The United States Senate considered matters in Quasi-Committee of the Whole (described below) for 197 years from the 1st Congress in 1789 and ceased using it in 1986 during the 99th Congress.

==Non-legislative use and variants==
Under Robert's Rules of Order an assembly may move to commit to the committee of the whole, or simply to go into a committee of the whole at the suggestion of the presider and without objection. Upon a successful motion to go into a committee of the whole, the presiding officer designates a member to preside over the committee and yields the chair. The committee may proceed on the referred subject by debating it, considering amendments, or adopting recommendations. To conclude its proceedings, the committee votes to "rise and report". The presiding officer of the assembly then resumes the chair and accepts a report from the presiding officer of the committee. The more relaxed committee debating rules are enforced, for example, members may speak on a question more than once in a committee of the whole, but members who have not already spoken have priority.
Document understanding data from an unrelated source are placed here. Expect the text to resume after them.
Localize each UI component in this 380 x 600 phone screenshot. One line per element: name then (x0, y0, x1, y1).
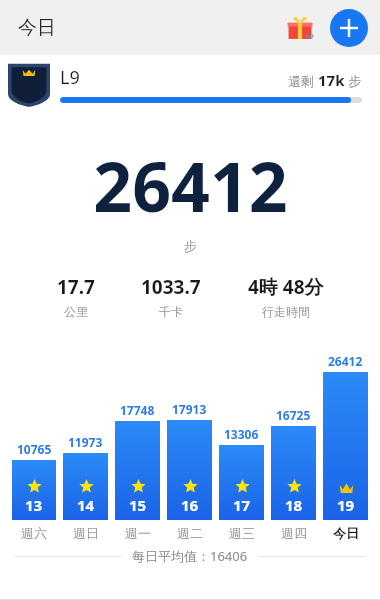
button[interactable]: 17.7 (53, 274, 99, 319)
staticText: 1033.7 (141, 274, 201, 300)
button[interactable]: 4時 48分 (244, 274, 328, 319)
button[interactable]: 13306 (219, 426, 264, 520)
button[interactable]: 1033.7 (137, 274, 205, 319)
staticText: 10765 (17, 441, 52, 457)
staticText: 19 (337, 495, 355, 515)
staticText: 週一 (125, 525, 151, 541)
button[interactable]: Gift reward advertisement (280, 8, 320, 48)
staticText: 16 (181, 495, 199, 515)
staticText: 17k (318, 70, 345, 90)
staticText: 行走時間 (262, 304, 310, 319)
staticText: 18 (285, 495, 303, 515)
button[interactable]: L9 (0, 55, 380, 113)
button[interactable]: 17748 (115, 402, 160, 520)
staticText: 17748 (120, 402, 155, 418)
staticText: 還剩 (288, 72, 318, 90)
button[interactable]: Add record (330, 9, 368, 47)
button[interactable]: 11973 (63, 434, 108, 520)
staticText: 步 (345, 72, 362, 90)
staticText: 每日平均值：16406 (132, 547, 248, 565)
staticText: 步 (184, 238, 197, 254)
staticText: 千卡 (159, 304, 183, 319)
button[interactable]: 17913 (167, 401, 212, 520)
staticText: 11973 (68, 434, 103, 450)
staticText: 今日 (18, 16, 56, 40)
staticText: 13306 (224, 426, 259, 442)
staticText: 15 (129, 495, 147, 515)
staticText: 16725 (276, 407, 311, 423)
staticText: 26412 (93, 139, 288, 232)
button[interactable]: 10765 (12, 441, 56, 520)
button[interactable]: 26412 (323, 353, 368, 520)
staticText: 13 (25, 495, 43, 515)
staticText: L9 (60, 65, 80, 90)
staticText: AD (305, 32, 314, 40)
staticText: 26412 (328, 353, 363, 369)
staticText: 週四 (281, 525, 307, 541)
staticText: 週日 (73, 525, 99, 541)
staticText: 17 (233, 495, 251, 515)
staticText: 14 (77, 495, 95, 515)
staticText: 17.7 (57, 274, 95, 300)
button[interactable]: 16725 (271, 407, 316, 520)
staticText: 週三 (229, 525, 255, 541)
staticText: 週六 (21, 525, 47, 541)
staticText: 今日 (333, 525, 359, 541)
staticText: 4時 48分 (248, 274, 324, 300)
staticText: 17913 (172, 401, 207, 417)
staticText: 週二 (177, 525, 203, 541)
staticText: 公里 (64, 304, 88, 319)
While sitting as a committee of the whole, an assembly can consider only that matter (or matters) referred to it: unrelated motions are out of order.

Smaller assemblies can avoid the formalities of committing and reporting by considering a matter as if in a committee of the whole, or by considering it informally. Either option opens debate in the manner of the committee of the whole, but the presiding officer retains the chair. In the former case, also called a quasi-committee of the whole, all amendment adoptions are tentative and open debate ends when the assembly adopts a motion other than an amendment. The chair then announces the amendments that were adopted in quasi-committee, which are subject to a confirming vote. In the latter option, votes are binding on the assembly and any successful motion to dispose of the current main motion ends the informal debate.

Going into a committee of the whole or quasi committee of the whole are alternatives to taking a straw poll (which is not allowed according to Robert's Rules).

The Standard Code of Parliamentary Procedure rejects both the committee of the whole and quasi committee of the whole procedures as being outdated, and instead recommends the motion to consider informally in their place.